Calectasia keigheryi
- Conservation status: Priority Two — Poorly Known Taxa (DEC)

Scientific classification
- Kingdom: Plantae
- Clade: Tracheophytes
- Clade: Angiosperms
- Clade: Monocots
- Clade: Commelinids
- Order: Arecales
- Family: Dasypogonaceae
- Genus: Calectasia
- Species: C. keigheryi
- Binomial name: Calectasia keigheryi R.L.Barrett & K.W.Dixon

= Calectasia keigheryi =

- Genus: Calectasia
- Species: keigheryi
- Authority: R.L.Barrett & K.W.Dixon
- Conservation status: P2

Species of flowering plant

Calectasia keigheryi, commonly known as blue tinsel lily, is a plant in the family Dasypogonaceae growing as an erect, rhizomatous, perennial herb. It is an uncommon species, endemic and restricted to a few areas in the south-west of Western Australia. It is similar to the other species of Calectasia and has only been recognised as a separate species since a review of the genus in 2001. It is relatively easily distinguished from the others mainly by its smaller flowers, unusual anther shape, and hairs on the lower part of the petals.

==Description==
Calectasia keigheryi is an undershrub without stilt roots but with a short rhizome from which clones are produced. It grows to a height of about 40 cm with a few short side branches. Each leaf blade is glabrous, 6.8-12.3 x 0.5-0.8 mm tapering to a short, sharp point on the end. The base of the petals (strictly tepals) form a tube 9.3-9.8 mm long. Unlike any of the other Western Australian Calectasia species, the lower third of this tube is gold-coloured and lined with soft, white-golden hairs. The upper part of the petals spread outwards to form a blue, papery star-like pattern fading to white or occasionally red with age. In the centre of the star are six yellow stamens forming a tube which does not change colour with age. The terminal part of the stamen, the anther, is unusual in the genus in having a short skirt. The thin style extends beyond the stamens. Flowers appear from July to September.

==Taxonomy and naming==
Calectasia keigheryi is one of eleven species in the genus Calectasia. It was described as a new species in 2001 by R.L.Barrett & K.W.Dixon from a specimen collected on the eastern edge of Fitzgerald River National Park. The specific epithet (keigheryi) "honours botanist Greg Keighery who has made extensive contributions to the taxonomy, biology and conservation of the flora of Western Australia, including Calectasia'.

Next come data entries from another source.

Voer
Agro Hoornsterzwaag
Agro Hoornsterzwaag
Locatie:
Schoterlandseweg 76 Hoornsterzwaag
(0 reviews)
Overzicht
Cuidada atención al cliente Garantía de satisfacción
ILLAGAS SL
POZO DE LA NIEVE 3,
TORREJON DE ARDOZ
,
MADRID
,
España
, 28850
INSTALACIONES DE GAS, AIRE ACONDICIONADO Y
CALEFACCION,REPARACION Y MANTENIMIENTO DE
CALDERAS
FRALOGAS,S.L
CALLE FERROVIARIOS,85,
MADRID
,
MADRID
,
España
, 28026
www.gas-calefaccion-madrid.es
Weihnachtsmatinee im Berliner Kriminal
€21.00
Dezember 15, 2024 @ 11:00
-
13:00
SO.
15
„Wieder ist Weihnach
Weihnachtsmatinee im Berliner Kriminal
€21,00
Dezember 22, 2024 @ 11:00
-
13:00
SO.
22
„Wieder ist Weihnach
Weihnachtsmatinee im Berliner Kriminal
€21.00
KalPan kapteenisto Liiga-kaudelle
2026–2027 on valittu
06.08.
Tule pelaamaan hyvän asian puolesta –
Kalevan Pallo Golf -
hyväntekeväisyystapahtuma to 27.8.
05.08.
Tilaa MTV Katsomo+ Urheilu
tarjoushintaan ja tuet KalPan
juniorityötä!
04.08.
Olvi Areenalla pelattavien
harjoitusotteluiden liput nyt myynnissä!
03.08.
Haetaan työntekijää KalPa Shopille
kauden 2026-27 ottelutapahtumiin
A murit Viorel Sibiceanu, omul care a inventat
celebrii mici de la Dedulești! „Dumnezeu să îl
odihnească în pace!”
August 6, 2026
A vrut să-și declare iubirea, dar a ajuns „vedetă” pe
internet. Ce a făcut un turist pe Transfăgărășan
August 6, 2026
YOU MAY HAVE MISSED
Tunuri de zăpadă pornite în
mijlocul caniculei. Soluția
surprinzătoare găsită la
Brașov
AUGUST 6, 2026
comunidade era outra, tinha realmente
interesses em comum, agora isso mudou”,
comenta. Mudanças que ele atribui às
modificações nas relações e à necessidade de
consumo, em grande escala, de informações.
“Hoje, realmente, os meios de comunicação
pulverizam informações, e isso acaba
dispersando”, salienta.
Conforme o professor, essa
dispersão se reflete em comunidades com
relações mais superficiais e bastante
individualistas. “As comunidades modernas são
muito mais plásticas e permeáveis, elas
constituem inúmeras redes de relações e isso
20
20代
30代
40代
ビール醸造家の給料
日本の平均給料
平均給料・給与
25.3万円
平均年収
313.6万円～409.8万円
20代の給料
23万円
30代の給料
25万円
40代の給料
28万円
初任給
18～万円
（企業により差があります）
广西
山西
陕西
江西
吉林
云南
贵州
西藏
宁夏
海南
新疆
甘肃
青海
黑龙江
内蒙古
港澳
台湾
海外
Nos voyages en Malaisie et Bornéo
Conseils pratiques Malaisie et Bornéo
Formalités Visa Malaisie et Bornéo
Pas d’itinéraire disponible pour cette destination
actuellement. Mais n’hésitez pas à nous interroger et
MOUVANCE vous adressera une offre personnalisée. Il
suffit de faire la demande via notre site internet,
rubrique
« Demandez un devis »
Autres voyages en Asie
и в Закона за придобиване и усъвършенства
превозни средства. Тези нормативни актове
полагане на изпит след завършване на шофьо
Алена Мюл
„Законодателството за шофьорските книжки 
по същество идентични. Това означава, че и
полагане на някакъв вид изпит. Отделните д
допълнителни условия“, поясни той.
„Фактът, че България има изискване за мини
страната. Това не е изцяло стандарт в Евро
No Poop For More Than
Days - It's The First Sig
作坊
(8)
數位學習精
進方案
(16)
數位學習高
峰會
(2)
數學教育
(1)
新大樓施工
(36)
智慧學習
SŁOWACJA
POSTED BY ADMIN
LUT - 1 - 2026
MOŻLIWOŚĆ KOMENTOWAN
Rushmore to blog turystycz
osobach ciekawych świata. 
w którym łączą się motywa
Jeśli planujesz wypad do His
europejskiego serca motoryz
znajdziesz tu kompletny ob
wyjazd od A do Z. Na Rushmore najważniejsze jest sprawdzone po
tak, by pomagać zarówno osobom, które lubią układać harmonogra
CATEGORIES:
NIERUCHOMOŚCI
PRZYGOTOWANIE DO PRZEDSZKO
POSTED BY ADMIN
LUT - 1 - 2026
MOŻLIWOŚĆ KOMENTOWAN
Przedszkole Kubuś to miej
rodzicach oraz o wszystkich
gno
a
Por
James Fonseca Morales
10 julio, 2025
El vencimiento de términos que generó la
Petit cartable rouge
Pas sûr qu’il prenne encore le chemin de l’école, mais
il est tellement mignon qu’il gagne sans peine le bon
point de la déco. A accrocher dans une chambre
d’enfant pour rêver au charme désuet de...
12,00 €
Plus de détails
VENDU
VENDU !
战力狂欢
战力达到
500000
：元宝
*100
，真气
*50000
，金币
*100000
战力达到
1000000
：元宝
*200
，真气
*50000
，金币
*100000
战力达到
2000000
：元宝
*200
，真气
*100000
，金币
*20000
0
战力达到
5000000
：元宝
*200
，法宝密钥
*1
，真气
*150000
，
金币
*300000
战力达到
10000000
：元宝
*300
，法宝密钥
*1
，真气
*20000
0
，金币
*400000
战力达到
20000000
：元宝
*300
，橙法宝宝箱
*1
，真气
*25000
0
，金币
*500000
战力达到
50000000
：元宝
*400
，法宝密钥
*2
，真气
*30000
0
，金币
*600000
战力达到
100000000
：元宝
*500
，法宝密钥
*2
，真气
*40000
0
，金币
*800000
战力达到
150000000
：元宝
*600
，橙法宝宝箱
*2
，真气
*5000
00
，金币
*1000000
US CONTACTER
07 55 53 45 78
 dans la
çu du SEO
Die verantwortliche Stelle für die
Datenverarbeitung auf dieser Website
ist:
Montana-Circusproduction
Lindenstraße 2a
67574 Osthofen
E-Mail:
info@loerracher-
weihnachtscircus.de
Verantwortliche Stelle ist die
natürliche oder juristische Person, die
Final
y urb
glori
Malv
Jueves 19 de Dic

==Distribution and habitat==
This species of blue tinsel lily is uncommon and known in only three locations in the Fitzgerald River National Park in the Esperance Plains biogeographic region of south-west Western Australia. It grows in grey sand or shallow sandy loam over laterite, in low heath.

==Conservation status==
Calectasia keigheryi is classified "Priority Two" by the Western Australian government Department of Parks and Wildlife meaning that is poorly known and from one or a few locations.